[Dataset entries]

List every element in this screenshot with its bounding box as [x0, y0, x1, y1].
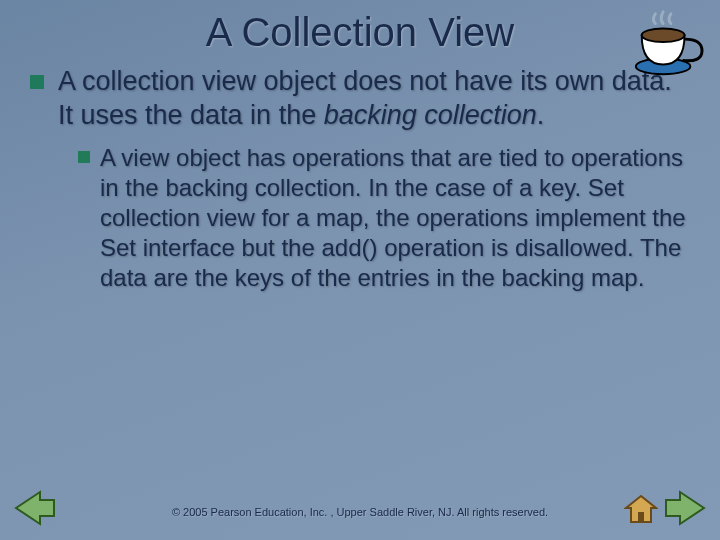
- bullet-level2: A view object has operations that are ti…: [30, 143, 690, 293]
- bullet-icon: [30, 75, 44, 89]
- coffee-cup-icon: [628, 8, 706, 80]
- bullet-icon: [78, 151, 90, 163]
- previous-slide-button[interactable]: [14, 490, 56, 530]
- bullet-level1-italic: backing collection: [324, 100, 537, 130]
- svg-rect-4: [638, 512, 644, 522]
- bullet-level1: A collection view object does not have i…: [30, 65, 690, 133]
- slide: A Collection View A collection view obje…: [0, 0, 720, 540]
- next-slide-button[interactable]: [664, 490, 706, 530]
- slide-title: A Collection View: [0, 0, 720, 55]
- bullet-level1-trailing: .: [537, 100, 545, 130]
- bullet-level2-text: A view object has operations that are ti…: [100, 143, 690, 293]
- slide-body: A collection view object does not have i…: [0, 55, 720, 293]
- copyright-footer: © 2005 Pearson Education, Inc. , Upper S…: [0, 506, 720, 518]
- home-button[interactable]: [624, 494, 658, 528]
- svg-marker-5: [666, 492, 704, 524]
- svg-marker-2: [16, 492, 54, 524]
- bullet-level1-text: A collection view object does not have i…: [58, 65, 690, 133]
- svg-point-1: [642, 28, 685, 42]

__WORK REQUEST__:
The preceding entries should be duplicated word for word; no picture belongs in the copy.

__OUTPUT FOR THIS EXERCISE__:
List every element in this screenshot with its bounding box as [x0, y0, x1, y1].
- bullet-level2: A view object has operations that are ti…: [30, 143, 690, 293]
- bullet-icon: [30, 75, 44, 89]
- coffee-cup-icon: [628, 8, 706, 80]
- bullet-icon: [78, 151, 90, 163]
- previous-slide-button[interactable]: [14, 490, 56, 530]
- bullet-level1-italic: backing collection: [324, 100, 537, 130]
- svg-rect-4: [638, 512, 644, 522]
- bullet-level1: A collection view object does not have i…: [30, 65, 690, 133]
- slide: A Collection View A collection view obje…: [0, 0, 720, 540]
- next-slide-button[interactable]: [664, 490, 706, 530]
- slide-title: A Collection View: [0, 0, 720, 55]
- bullet-level1-trailing: .: [537, 100, 545, 130]
- bullet-level2-text: A view object has operations that are ti…: [100, 143, 690, 293]
- slide-body: A collection view object does not have i…: [0, 55, 720, 293]
- copyright-footer: © 2005 Pearson Education, Inc. , Upper S…: [0, 506, 720, 518]
- home-button[interactable]: [624, 494, 658, 528]
- svg-marker-5: [666, 492, 704, 524]
- svg-marker-2: [16, 492, 54, 524]
- bullet-level1-text: A collection view object does not have i…: [58, 65, 690, 133]
- svg-point-1: [642, 28, 685, 42]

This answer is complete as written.